Local maximum: $(3,162),\ $
No absolute minimum.
Local minimum: $(-3,-162)$
Work Step by Step
$K(t) $is defined everywhere.
$K'(t)=45t^{2}-5t^{4}=5t^{2}(9-t^{2})$
$K'(0)=0$ for $x=-3,0$ and $ 3\quad$... critical points.
$K(-3)=-162,\qquad K(0)=0,\qquad K(3)=162$
The end behavior of a polynomial is dictated by the leading term $(-t^{5})$,
so $ K(t)\rightarrow +\infty$ on the far left and $ K(t)\rightarrow -\infty$ on the far right.

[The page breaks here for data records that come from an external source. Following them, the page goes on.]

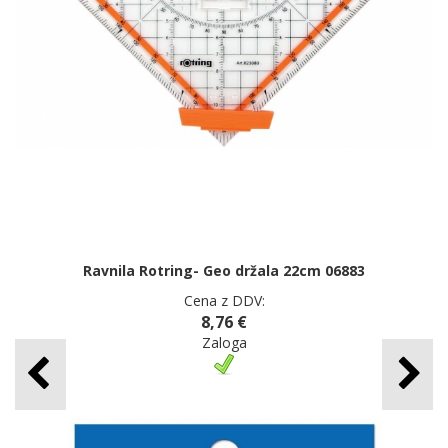
Ravnila Rotring- Geo držala 22cm 06883
Cena z DDV:
8,76 €
Zaloga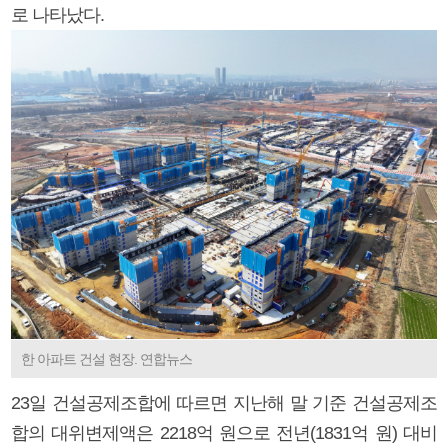
로 나타났다.
한 아파트 건설 현장. 연합뉴스
23일 건설공제조합에 따르면 지난해 말 기준 건설공제조
합의 대위변제액은 2218억 원으로 전년(1831억 원) 대비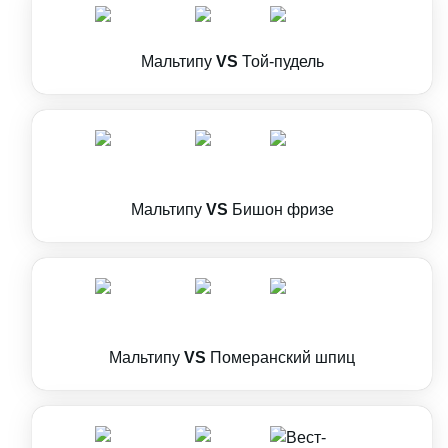
Мальтипу
VS
Той-пудель
Мальтипу
VS
Бишон фризе
Мальтипу
VS
Померанский шпиц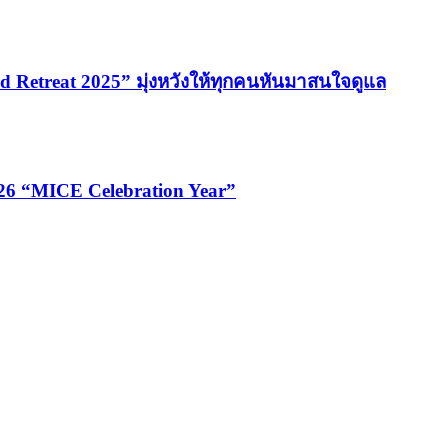
 Retreat 2025” มุ่งหวังให้ทุกคนหันมาสนใจดูแล
026 “MICE Celebration Year”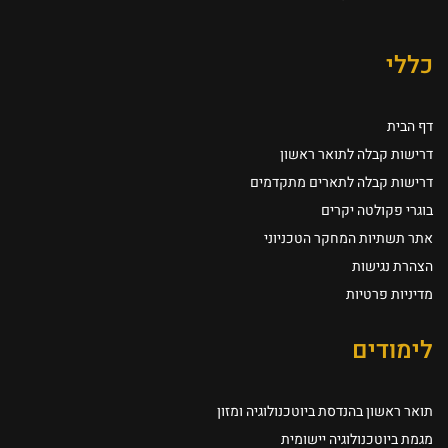
כללי
דף הבית
דרישות קבלה לתואר ראשון
דרישות קבלה לתארים מתקדמים
בוגרי פקולטה יקרים
אתר תשתיות המחקר הטכניוני
הצהרת נגישות
מדיניות פרטיות
לימודים
תואר ראשון בהנדסת ביוטכנולוגיה ומזון
מגמת ביוטכנולוגיה יישומית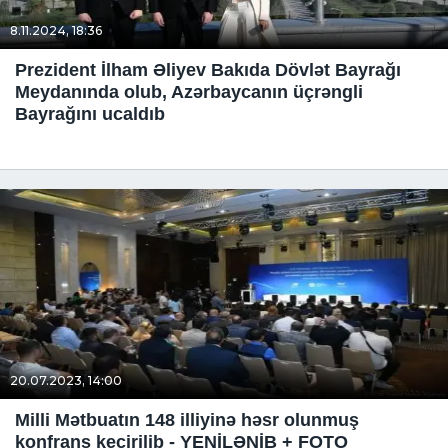
8.11.2024, 18:36
Prezident İlham Əliyev Bakıda Dövlət Bayrağı
Meydanında olub, Azərbaycanın üçrəngli
Bayrağını ucaldıb
20.07.2023, 14:00
Milli Mətbuatın 148 illiyinə həsr olunmuş
konfrans keçirilib - YENİLƏNİB + FOTO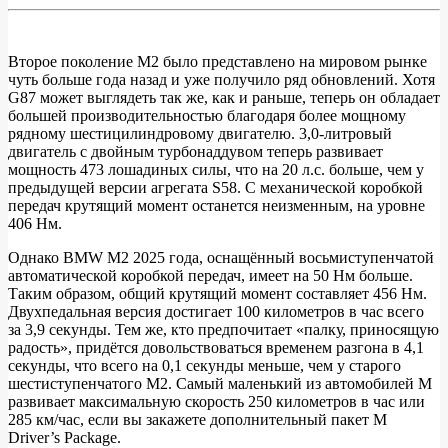
Второе поколение M2 было представлено на мировом рынке
чуть больше года назад и уже получило ряд обновлений. Хотя
Официально:
G87 может выглядеть так же, как и раньше, теперь он обладает
BMW
большей производительностью благодаря более мощному
рядному шестицилиндровому двигателю. 3,0-литровый
M2
двигатель с двойным турбонаддувом теперь развивает
2025
мощность 473 лошадиных силы, что на 20 л.с. больше, чем у
предыдущей версии агрегата S58. С механической коробкой
с
передач крутящий момент останется неизменным, на уровне
большей
406 Нм.
мощностью
Однако BMW M2 2025 года, оснащённый восьмиступенчатой ​​
и
автоматической коробкой передач, имеет на 50 Нм больше.
Таким образом, общий крутящий момент составляет 456 Нм.
новыми
Двухпедальная версия достигает 100 километров в час всего
цветами
за 3,9 секунды. Тем же, кто предпочитает «палку, приносящую
радость», придётся довольствоваться временем разгона в 4,1
секунды, что всего на 0,1 секунды меньше, чем у старого
шестиступенчатого M2. Самый маленький из автомобилей M
развивает максимальную скорость 250 километров в час или
285 км/час, если вы закажете дополнительный пакет M
Driver’s Package.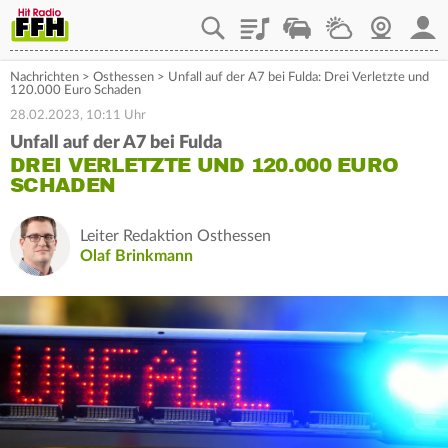
Playlist
Staupilot
Wetter
Webcam
Mein
Nachrichten
>
Osthessen
>
Unfall auf der A7 bei Fulda: Drei Verletzte und
120.000 Euro Schaden
28.02.2023, 10:11 Uhr
Unfall auf der A7 bei Fulda
DREI VERLETZTE UND 120.000 EURO
SCHADEN
Leiter Redaktion Osthessen
Olaf Brinkmann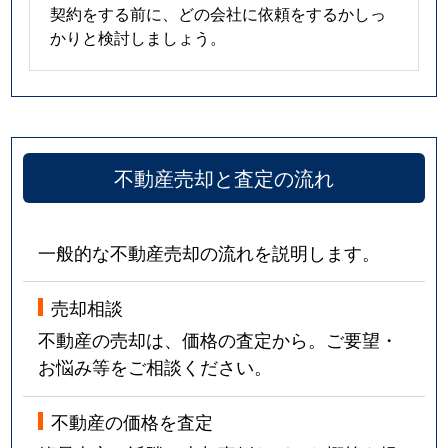
契約をする前に、どの会社に依頼をするかしっ
かりと検討しましょう。
不動産売却と査定の流れ
一般的な不動産売却の流れを説明します。
売却相談
不動産の売却は、価格の査定から。ご要望・
お悩み等をご相談ください。
不動産の価格を査定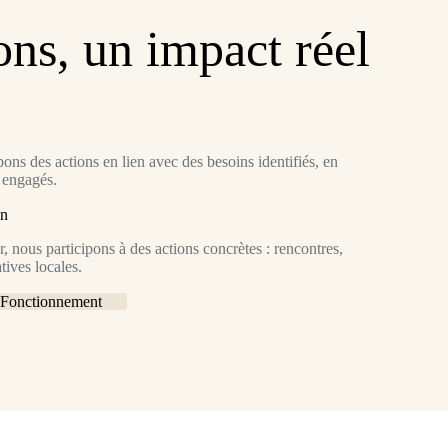
ons, un impact réel
ns des actions en lien avec des besoins identifiés, en
s engagés.
in
, nous participons à des actions concrètes : rencontres,
tives locales.
Fonctionnement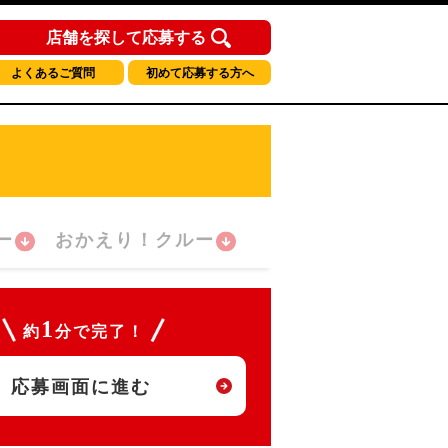
店舗を探して応募する
よくあるご質問
初めて応募する方へ
ー
おかえり！クルー
1
約
分で完了！
応募画面に進む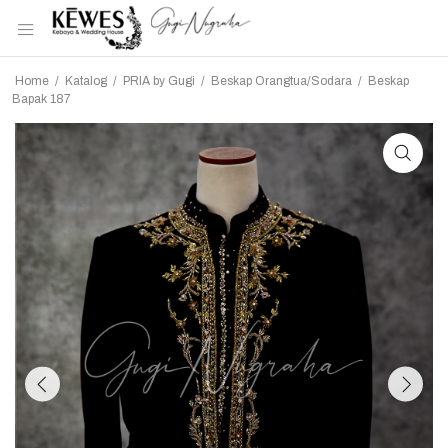
Home
/
Katalog
/
PRIA by Gugi
/
Beskap Orangtua/Sodara
/
Beskap
Bapak 187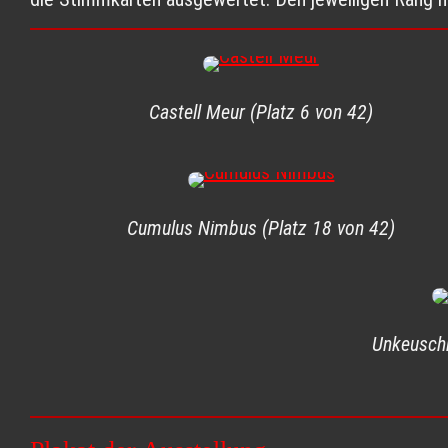
Castell Meur (Platz 6 von 42)
Cumulus Nimbus (Platz 18 von 42)
Unkeuschh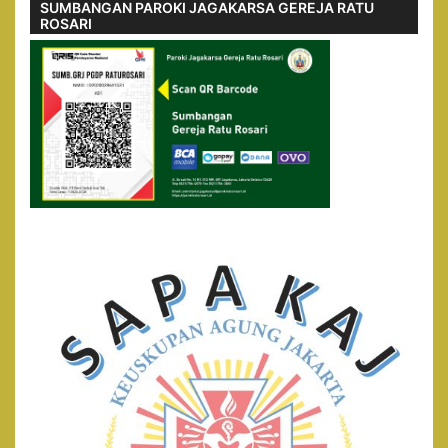
SUMBANGAN PAROKI JAGAKARSA GEREJA RATU
ROSARI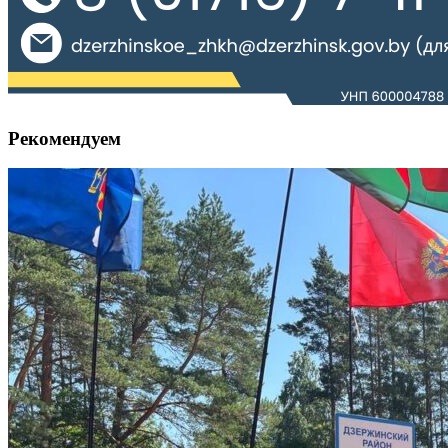
Рекомендуем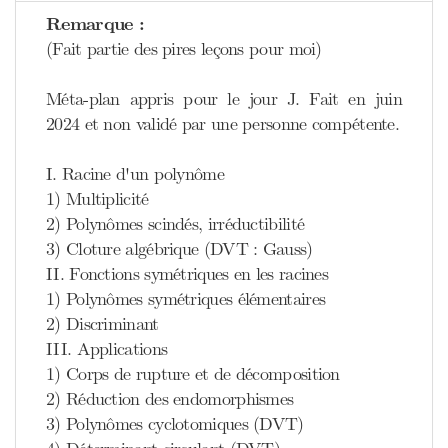
Remarque :
(Fait partie des pires leçons pour moi)
Méta-plan appris pour le jour J. Fait en juin
2024 et non validé par une personne compétente.
I. Racine d'un polynôme
1) Multiplicité
2) Polynômes scindés, irréductibilité
3) Cloture algébrique (DVT : Gauss)
II. Fonctions symétriques en les racines
1) Polynômes symétriques élémentaires
2) Discriminant
III. Applications
1) Corps de rupture et de décomposition
2) Réduction des endomorphismes
3) Polynômes cyclotomiques (DVT)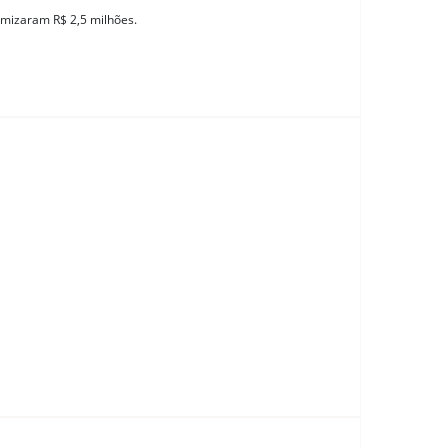
omizaram R$ 2,5 milhões.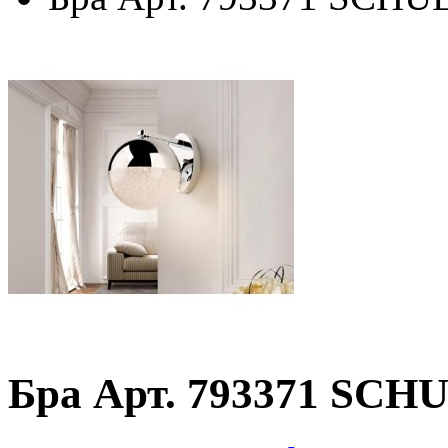
Бра Арт. 793371 SCH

Using testpoints in the intervals between critical points,
$K'(-4)=-560 \lt 0$
$K'(-1)=40\gt 0$
$K'(1)=40 \gt 0$
$K'(4)=-560 \lt 0$
Tabular view:
$\begin{array}{l}
K':\\
\\
\\
K:
\end{array} \begin{array}{lllllllll}
-\infty & & -3 & & 0 & & 3 & & \infty\\
( & -- & | & ++ & | & ++ & | & -- & )\\
& & & & & & & & \\
+\infty & \searrow & & \nearrow & & \nearrow & 162 & \searrow & \\
& & -162 & & 0 & & & & -\infty\\
& & & & & & & &
\end{array}$
(a)
Increasing on $(-3,0)\cup(0,3)$
Decreasing on $(-\infty, -3)\cup(3, \infty)$
(b)
No absolute maximum.
Local maximum: $(3,162),\ $
No absolute minimum.
Local minimum: $(-3,-162)$